Perhaps this book is too modestly titled. True, it does begin as an account of the author’s father and his struggles with failing eyesight, as he falls victim to the hereditary disease of retinitis pigmentosa. In the opening scene he takes the author, a six-year old, for a seemingly harmless ride in the family car. Soon it is revealed that he can barely see the road and almost has a traffic accident.
But the book soon develops another dimension, that of Mary Bonina’s upbringing and her reactions to the events around her. It is extraordinarily understated, as she reveals how she dealt with her father’s encroaching blindness, aided only by juvenile powers of comprehension. In the close-lipped (and close-minded) 50s, they didn’t explain much to children, perhaps thinking they couldn’t handle adult affairs and needed to be shielded. You were expected to concentrate on your schoolwork and not let anything else bother you. But of course everything did. A rather complex portrait arises around her father, involving his denial and gradual acceptance of his affliction.

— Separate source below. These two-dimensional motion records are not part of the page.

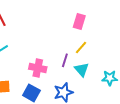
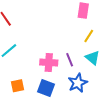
purple line: (65, 60) -> (70, 60), moved, turned -32

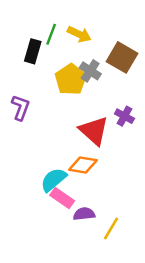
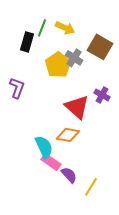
cyan semicircle: (54, 180) -> (44, 147), turned 105
purple semicircle: (84, 214) -> (69, 175), turned 54

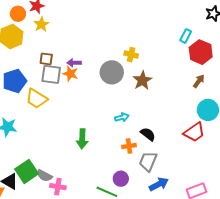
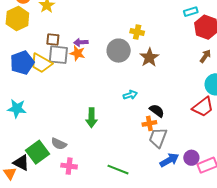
cyan rectangle: (186, 36) -> (191, 12), turned 48
yellow trapezoid: (36, 99) -> (41, 63), moved
orange cross: (129, 146) -> (149, 123), moved
gray semicircle: (44, 176) -> (59, 144), moved
purple circle: (121, 179) -> (191, 158), moved

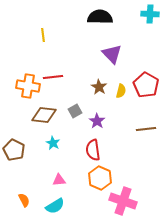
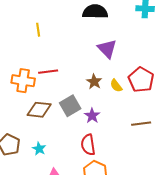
yellow semicircle: (121, 91) -> (116, 86), turned 128
gray square: (75, 111) -> (70, 106), size x1.5
cyan star: (53, 143) -> (39, 149), moved

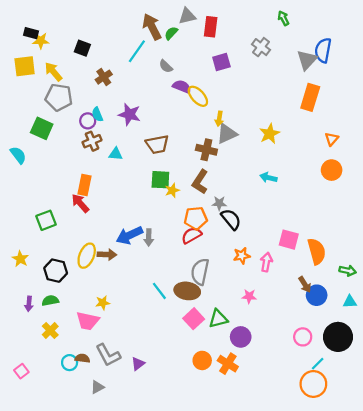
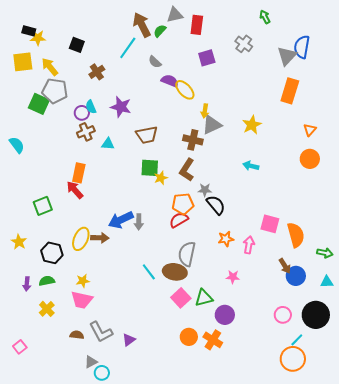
green square: (42, 128) -> (39, 104), moved
yellow star: (103, 303) -> (83, 281), moved
cyan circle: (70, 363) -> (102, 373), moved

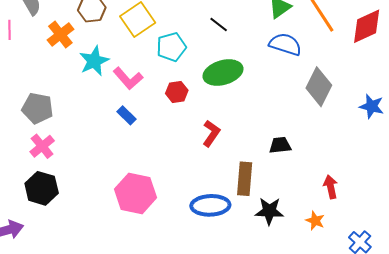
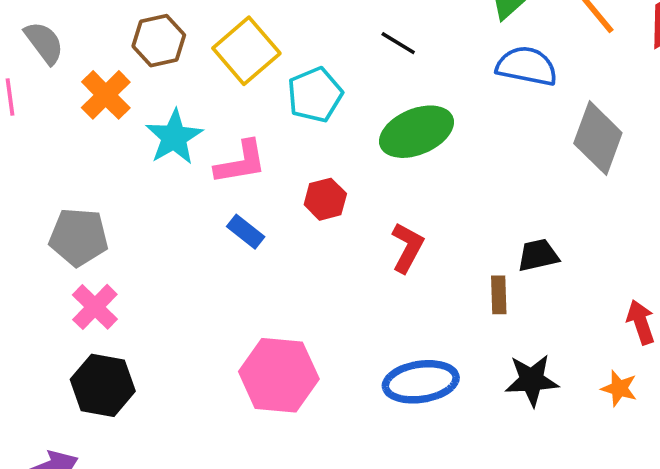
pink L-shape: (128, 78) -> (241, 162), turned -52
red hexagon: (177, 92) -> (325, 199), moved
brown rectangle: (245, 179) -> (499, 295), moved, size x0.6

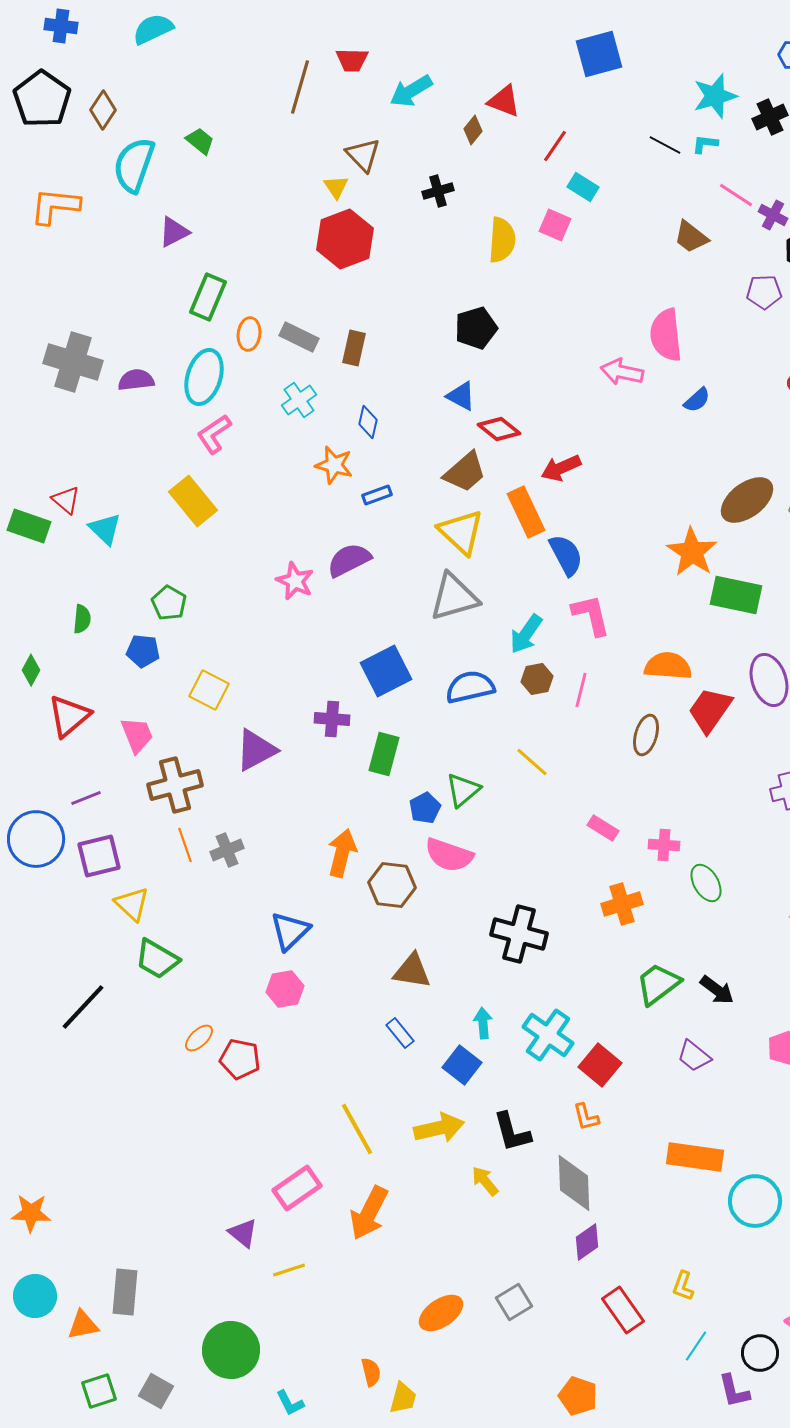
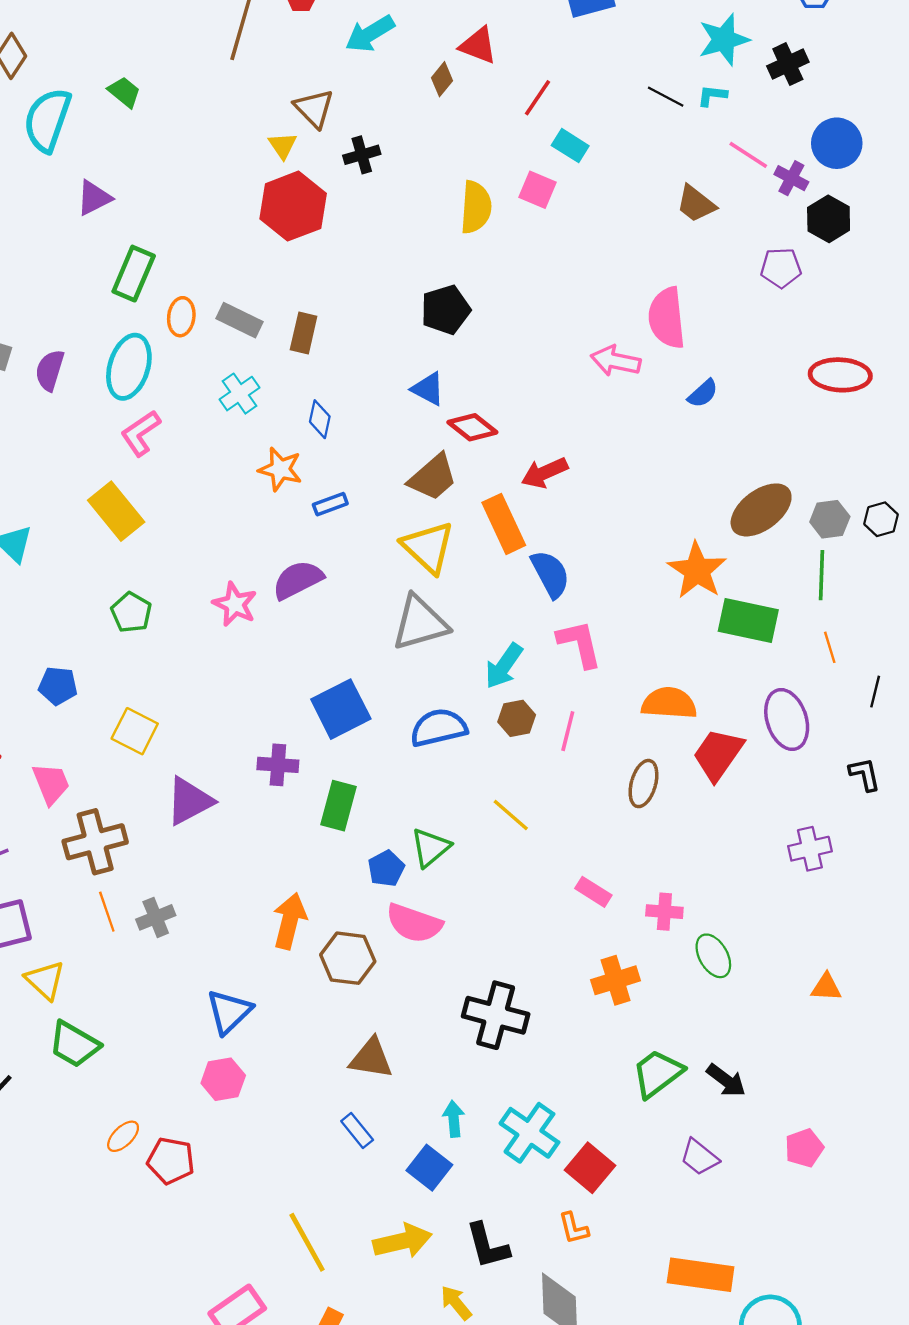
black cross: (438, 191) -> (362, 155), moved
purple semicircle: (136, 380) -> (50, 370), turned -66
green pentagon: (169, 603) -> (131, 612), moved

Bonina also reveals what it was like being educated in Catholic schools in working-class Worcester, MA. She relates incidents of nuns locking schoolchildren in closets as discipline and their “shaking down” of their charges for their candy money, allegedly to send to “the missions of Africa.” (Around that time, our parish priest did the same thing, and he drove a Cadillac.)
Don’t be mistaken: this is no Mary McCarthy-style Memories of a Catholic Girlhood. Bonina recounts these and other events in her life with a refreshing lack of bitterness or sarcasm. She does portray her mother as angry and sharp-tongued, a formerly middleclass woman rejecting the hand she was dealt in life. But she stays with her father throughout because, as Philip Roth says in I Married a Communist, “that’s what people do.” There are other memorable characters here as well: her conservative Irish grandmother with whom she gets into an imbroglio over watching the Beatles on The Ed Sullivan Show. (The grandmother hated them because they were English, not because of their music!) Yet soon after she writes how deeply she appreciated her grandmother’s generosity when she was growing up. There’s the crush-worthy history teacher and the insistent boyfriend. I would’ve liked more about her interactions with her siblings, particularly her sister Peg, who also developed retinitis pigmentosa. Alternating with the chapters about her girlhood, Bonina inserts ones about her father’s last years and death, about thirty years later.
This is tour de force of memoir writing-sincere, never maudlin, always intriguing, and occasionally humorous. I liked her attempts to understand adult euphemisms. When her father’s blindness had become too obvious, he was “let go” from his factory job. Young Bonina puzzles over this term, which reminded her of a balloon being let go to drift aimlessly in space. The book is full of such sharply remembered insights.
I don’t know whether Bonina intended it or not, but her cover photo as a young girl is out of focus. The effect is chilling and tugs you into reading her book.